永雪山スノウマウンテンの最高ランクの万年雪を持っていれば大概のポーションは作れるからな。これの製作者は『薬師』のアンだけど」

「それ、名前だけでワンランクアップするやつな」

「二人に何かあった時も湯水のごとく使うから安心していいぞ」

「カイトの側では絶対に怪我しないから」

「ははっ」


 怪我しないと約束してもらえるのは、それはそれでアリだ。無茶をさせてしまう原因は俺だって自覚もあるし。


「面倒掛けるけど、しばらく頼むな」

「ああ」


 そんな遣り取りをした直後だ。


「先ほどから一体何をしているんだ」と声を掛けて来たのは城から監視として付いて来ていたチェムレの役人で、こいつに習うように複数の気配が警戒を露わにしている。


「怪我人の治療中だよ」とヴィン。

「冒険者だもの、困っている相手は放っておけないわ」とレティシャ。

「怪我人などどこにもいないではないか!」

「正直者にしか見えないんだ」

「ふざけているのか⁈」


 俺が言うと、監視者が大声を上げ、ヴィンが口笛を吹く。


「それ言い得て妙じゃん。カイト巧い」

「俺の故郷の……あー……偉人の言葉だ」

「へぇ、俺も今度使ってみよっと」

「貴様ら……っ、とにかく立て!」


 地面に屈んでいる俺の肩を掴もうと伸ばされた監視人の手、その手首を掴んで問答無用に捻り上げたヴィン。


「うがっ、何をする!」

「何をする、はこっちの台詞だよね。Sランク冒険者を従わせようとすることがどんな事態を引き起こすのか、政に関わっている人間が知らないはずはないんだけど」

「くっ……」

「未遂で済ませてあげたんだよ、感謝して欲しいんだけど」

「あなたたちもね」


 言い放つレティシャは弓を構え、冒険者ギルドの建物上方に向けている。矢は放たれた後で、代わりとでも言うように地面に苦無に似た投擲武器が転がり落ちた。その他、いつでも武器を構えられるよう柄に手を添えているのが数人。いずれもヴィンの警告により固まっている。

 そう。

 使徒がどうの以前に、世界に十二人しかいないSランク冒険者に喧嘩を売るのは愚か者の所業だ。

 ただしいまこの状況下では彼らにも言い分がある。


「例えSランクであろうとも、チェムレ国に不利益をもたらす危険のある者を放ってはおけないのだ!」


 そう。

 彼らがどこまで知っているのかは俺達には判らないが、俺がチェムレを守るつもりでも、それによって不利益を被る人がいるのも、たぶん事実。


「じゃあ力づくでやってみる?」

「城に戻ってもらう……!」


 ヴィンの手を振り払い、逆の手で彼の襟を掴もうと腕を伸ばす。

 直後、身をかがめ相手の足を払いにいくヴィン。

 舞う砂埃。

 強い舌打ち。

 肘撃ち、払い、蹴り、防御。

 濃くなっていく砂塵が彼らの動きを見難くしていくが、打ち合う音はその激しさを増した。

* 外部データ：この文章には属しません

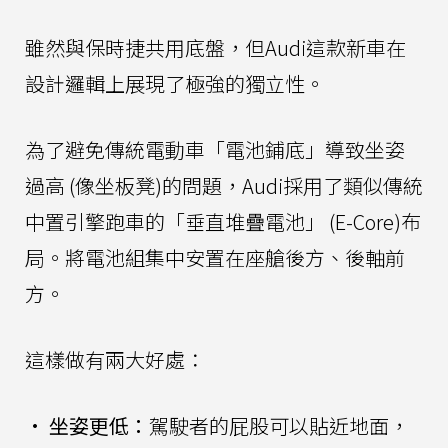
雖然與保時捷共用底盤，但Audi這款新車在
設計邏輯上展現了極強的獨立性。
為了避免傳統電動車「電池鋪底」導致坐姿
過高 (像坐板凳)的問題，Audi採用了類似傳統
中置引擎跑車的「垂直堆疊電池」 (E-Core)布
局。將電池組集中安置在座艙後方、後軸前
方。
這樣做有兩大好處：
•
坐姿更低：
駕駛者的屁股可以貼近地面，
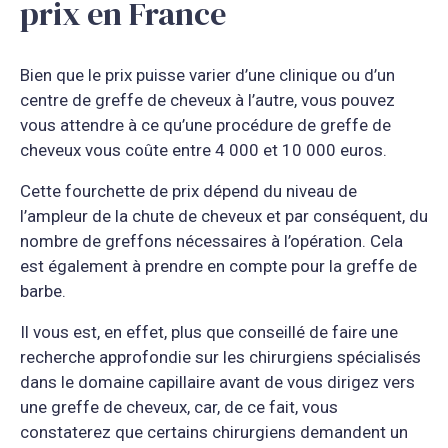
prix en France
Bien que le prix puisse varier d’une clinique ou d’un
centre de greffe de cheveux à l’autre, vous pouvez
vous attendre à ce qu’une procédure de greffe de
cheveux vous coûte entre 4 000 et 10 000 euros.
Cette fourchette de prix dépend du niveau de
l’ampleur de la chute de cheveux et par conséquent, du
nombre de greffons nécessaires à l’opération. Cela
est également à prendre en compte pour la greffe de
barbe.
Il vous est, en effet, plus que conseillé de faire une
recherche approfondie sur les chirurgiens spécialisés
dans le domaine capillaire avant de vous dirigez vers
une greffe de cheveux, car, de ce fait, vous
constaterez que certains chirurgiens demandent un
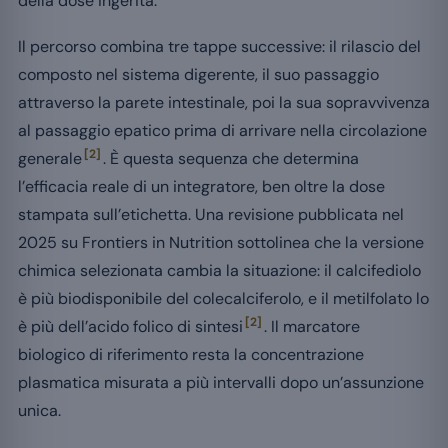
della dose ingerita.
Il percorso combina tre tappe successive: il rilascio del
composto nel sistema digerente, il suo passaggio
attraverso la parete intestinale, poi la sua sopravvivenza
al passaggio epatico prima di arrivare nella circolazione
[2]
generale
. È questa sequenza che determina
l’efficacia reale di un integratore, ben oltre la dose
stampata sull’etichetta. Una revisione pubblicata nel
2025 su Frontiers in Nutrition sottolinea che la versione
chimica selezionata cambia la situazione: il calcifediolo
è più biodisponibile del colecalciferolo, e il metilfolato lo
[2]
è più dell’acido folico di sintesi
. Il marcatore
biologico di riferimento resta la concentrazione
plasmatica misurata a più intervalli dopo un’assunzione
unica.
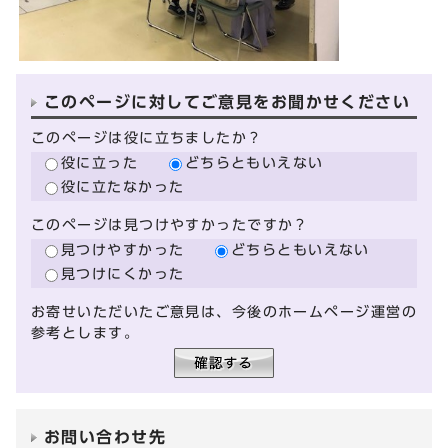
このページに対してご意見をお聞かせください
このページは役に立ちましたか？
役に立った
どちらともいえない
役に立たなかった
このページは見つけやすかったですか？
見つけやすかった
どちらともいえない
見つけにくかった
お寄せいただいたご意見は、今後のホームページ運営の
参考とします。
お問い合わせ先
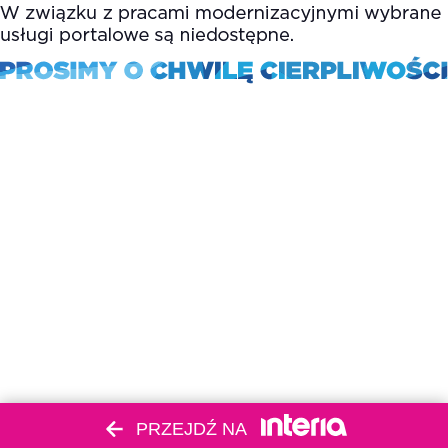
PRZEJDŹ NA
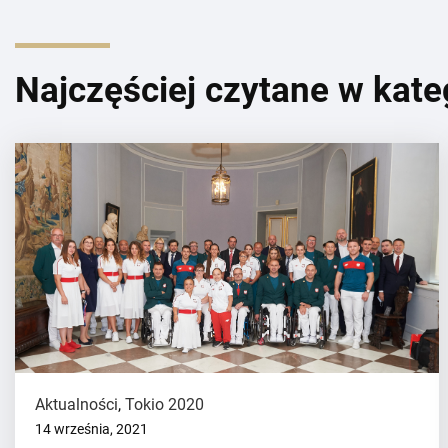
Najczęściej czytane w kate
Aktualności
,
Tokio 2020
14 września, 2021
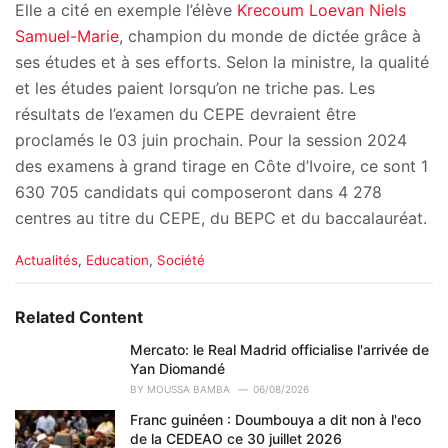
Elle a cité en exemple l’élève
Krecoum Loevan Niels
Samuel-Marie
, champion du monde de dictée grâce à
ses études et à ses efforts. Selon la ministre, la qualité
et les études paient lorsqu’on ne triche pas. Les
résultats de l’examen du CEPE devraient être
proclamés le 03 juin prochain. Pour la session 2024
des examens à grand tirage en Côte d’Ivoire, ce sont 1
630 705 candidats qui composeront dans 4 278
centres au titre du CEPE, du BEPC et du baccalauréat.
C
Actualités
,
Education
,
Société
a
t
e
Related Content
g
o
Mercato: le Real Madrid officialise l'arrivée de
r
Yan Diomandé
i
BY
MOUSSA BAMBA
06/08/2026
e
Franc guinéen : Doumbouya a dit non à l'eco
s
de la CEDEAO ce 30 juillet 2026
:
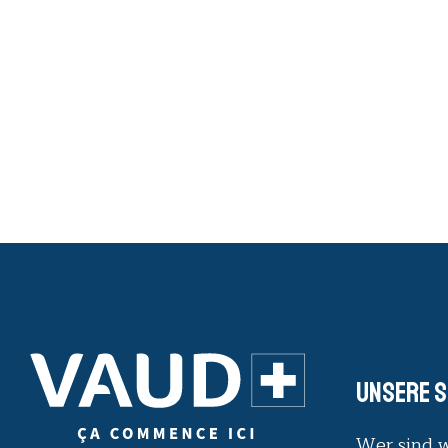
Unsere S
Wer sind w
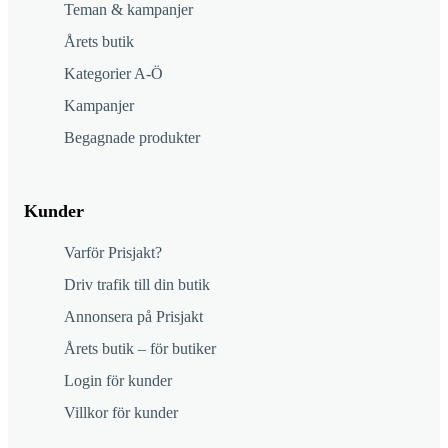
Teman & kampanjer
Årets butik
Kategorier A-Ö
Kampanjer
Begagnade produkter
Kunder
Varför Prisjakt?
Driv trafik till din butik
Annonsera på Prisjakt
Årets butik – för butiker
Login för kunder
Villkor för kunder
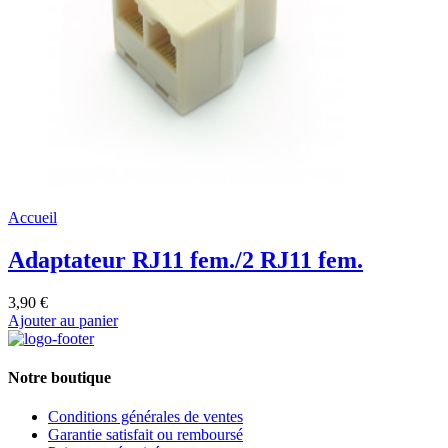
Accueil
Adaptateur RJ11 fem./2 RJ11 fem.
3,90 €
Ajouter au panier
Notre boutique
Conditions générales de ventes
Garantie satisfait ou remboursé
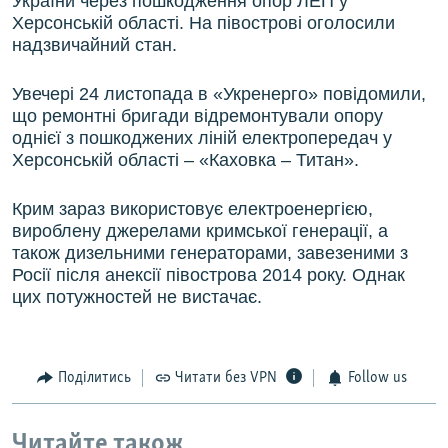
України через пошкодження опор ЛЕП у
Херсонській області. На півострові оголосили
надзвичайний стан.
Увечері 24 листопада в «Укренерго» повідомили,
що ремонтні бригади відремонтували опору
однієї з пошкоджених ліній електропередач у
Херсонській області – «Каховка – Титан».
Крим зараз використовує електроенергією,
вироблену джерелами кримської генерації, а
також дизельними генераторами, завезеними з
Росії після анексії півострова 2014 року. Однак
цих потужностей не вистачає.
Поділитись
Читати без VPN
Follow us
Читайте також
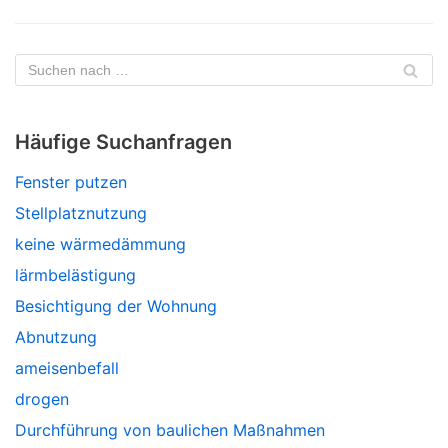
Häufige Suchanfragen
Fenster putzen
Stellplatznutzung
keine wärmedämmung
lärmbelästigung
Besichtigung der Wohnung
Abnutzung
ameisenbefall
drogen
Durchführung von baulichen Maßnahmen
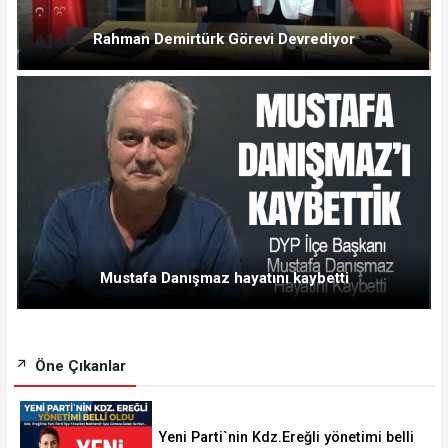
Rahman Demirtürk Görevi Devrediyor
Mustafa Danışmaz hayatını kaybetti
Öne Çıkanlar
Yeni Parti`nin Kdz.Ereğli yönetimi belli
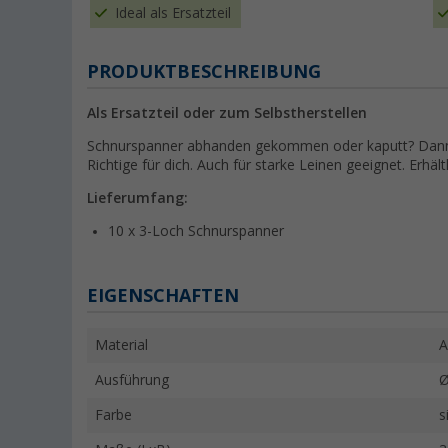
Ideal als Ersatzteil
PRODUKTBESCHREIBUNG
Als Ersatzteil oder zum Selbstherstellen
Schnurspanner abhanden gekommen oder kaputt? Dann 
Richtige für dich. Auch für starke Leinen geeignet. Erhäl
Lieferumfang:
10 x 3-Loch Schnurspanner
EIGENSCHAFTEN
Material
A
Ausführung
Ø
Farbe
s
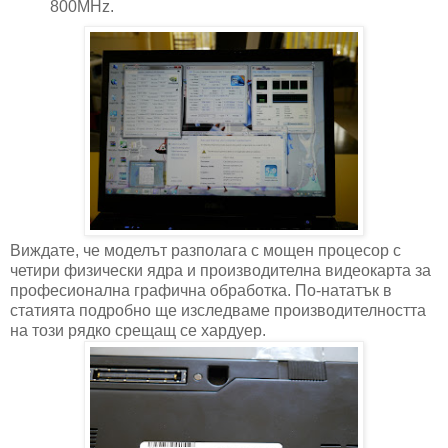
800MHz.
Виждате, че моделът разполага с мощен процесор с
четири физически ядра и производителна видеокарта за
професионална графична обработка. По-нататък в
статията подробно ще изследваме производителността
на този рядко срещащ се хардуер.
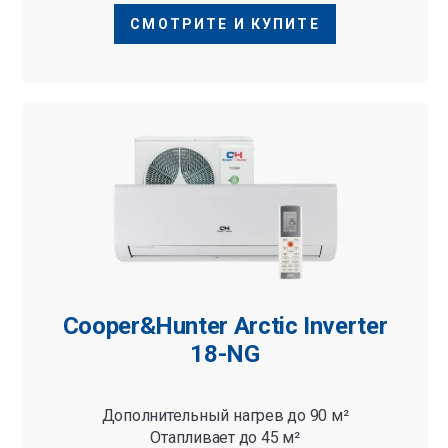
СМОТРИТЕ И КУПИТЕ
Cooper&Hunter Arctic Inverter
18-NG
Дополнительный нагрев до 90 м²
Отапливает до 45 м²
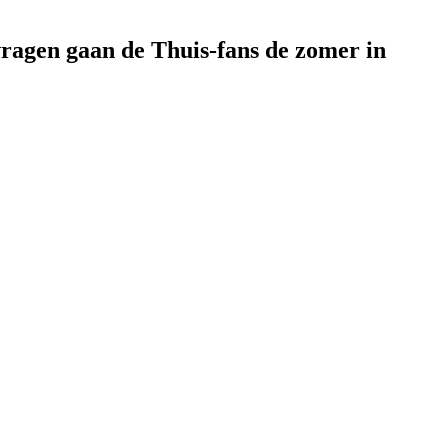
vragen gaan de Thuis-fans de zomer in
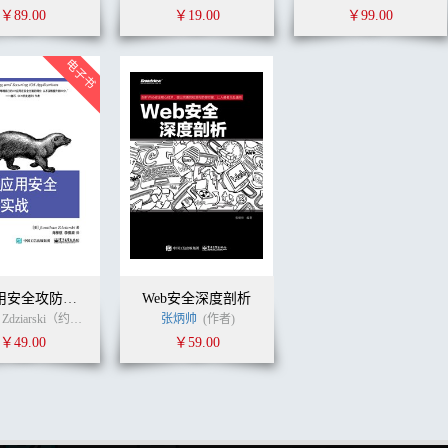
￥89.00
￥19.00
￥99.00
iOS应用安全攻防实战
Web安全深度剖析
Jonathan Zdziarski（约翰坦.斯的扎斯克） (作者)
张炳帅
(作者)
肖梓航
(译者)
￥49.00
￥59.00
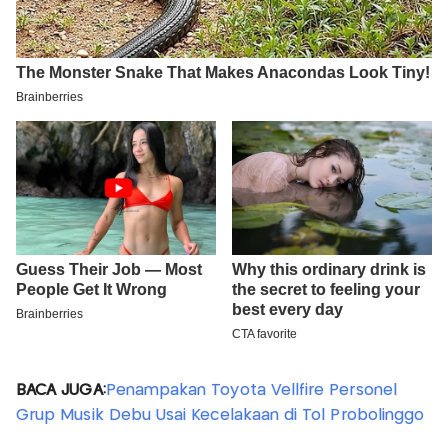
BACA JUGA:
Penampakan Toyota Vellfire Personel
Grup Musik Debu Usai Kecelakaan di Tol Probolinggo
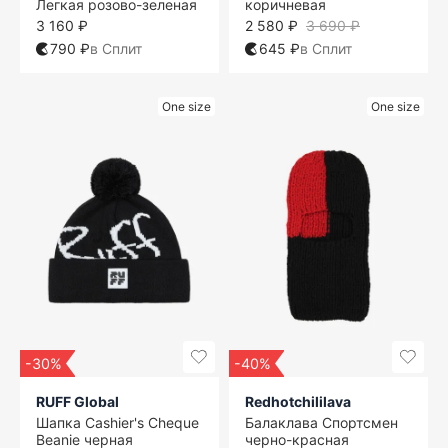
Легкая розово-зеленая
коричневая
3 160 ₽
2 580 ₽
3 690 ₽
790 ₽
в Сплит
645 ₽
в Сплит
One size
One size
-30%
-40%
RUFF Global
Redhotchililava
Шапка Cashier's Cheque
Балаклава Спортсмен
Beanie черная
черно-красная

 一方のレティシャは仕掛けようとする敵の気配を感じ取るなり先手必勝で矢を放ち、その動きを阻害する。

 その内にギルド内の職員達にも騒ぎが伝わったようで「Sランクに手を出すなんて言語道断ですよ!」と甲高い声が響き渡った。

 更に、周囲に集まって来る街の人々。

 何が起きているのか。

 誰が騒いでいるのか。

 スリか、暴漢か、酔っ払いか――そんなざわめきの中で、変化は始まった。


「来たな……」


 思わず安堵の息と一緒に零してしまった呟き。

 ぐらりと足元が揺れる。


「⁈」

「なっ……」

「きゃああっ」


 四方八方から上がる驚愕の声に比例するように大きくなっていく足元の揺れ――地震。

 うん、これは間違いなく大地が、神獣が、体を震わせている。


「っ」


 レティシャとヴィンも立っていられなくなってしゃがみ込み、俺も完全に地面に膝を付く。


「うわあああああっ⁈」

「いやああっ」

「た、助けて……っ」


 ガシャンッ、ガシャンッ、ガガガガッ……!!

 幾つもの破壊音、破砕音、そして、地割れ。


「やばいっ」


 さすがに一般市民に被害が出るのは看過できず風魔法で罅割れ周辺のすべてを吹き飛ばす。

 かなり乱暴ではあったが地裂に落ちるよりはマシだと思って欲しい。

 建物が倒壊する。

 遠く密林からは数多の鳥獣が飛び立つ。

 大地の罅割れから吹き上がって来る強烈な腐臭。


「うっ……」


 俺、ヴィン、レティシャは最初から使っていた風魔法のおかげもあって、何とか堪え切ったものの、周りにはひどい状態になってしまう人が続出。

 さすがにそろそろ落ち着いて欲しいと願ってから数分。

 揺れはようやく収まろうとしていた。


「……大丈夫か」

「な、なんとか……?」

「私も……」


 揺れが収まっても足が立たない。

 足腰も震えているけど頭がふらふらしている。


「これは想定外というか……」


 言っていた、その時だった。


『おまえが使徒だな?』

「――」


 目の前に、ちょこんと。

 縁日で釣られていそうな小さな、小さな、亀がいた。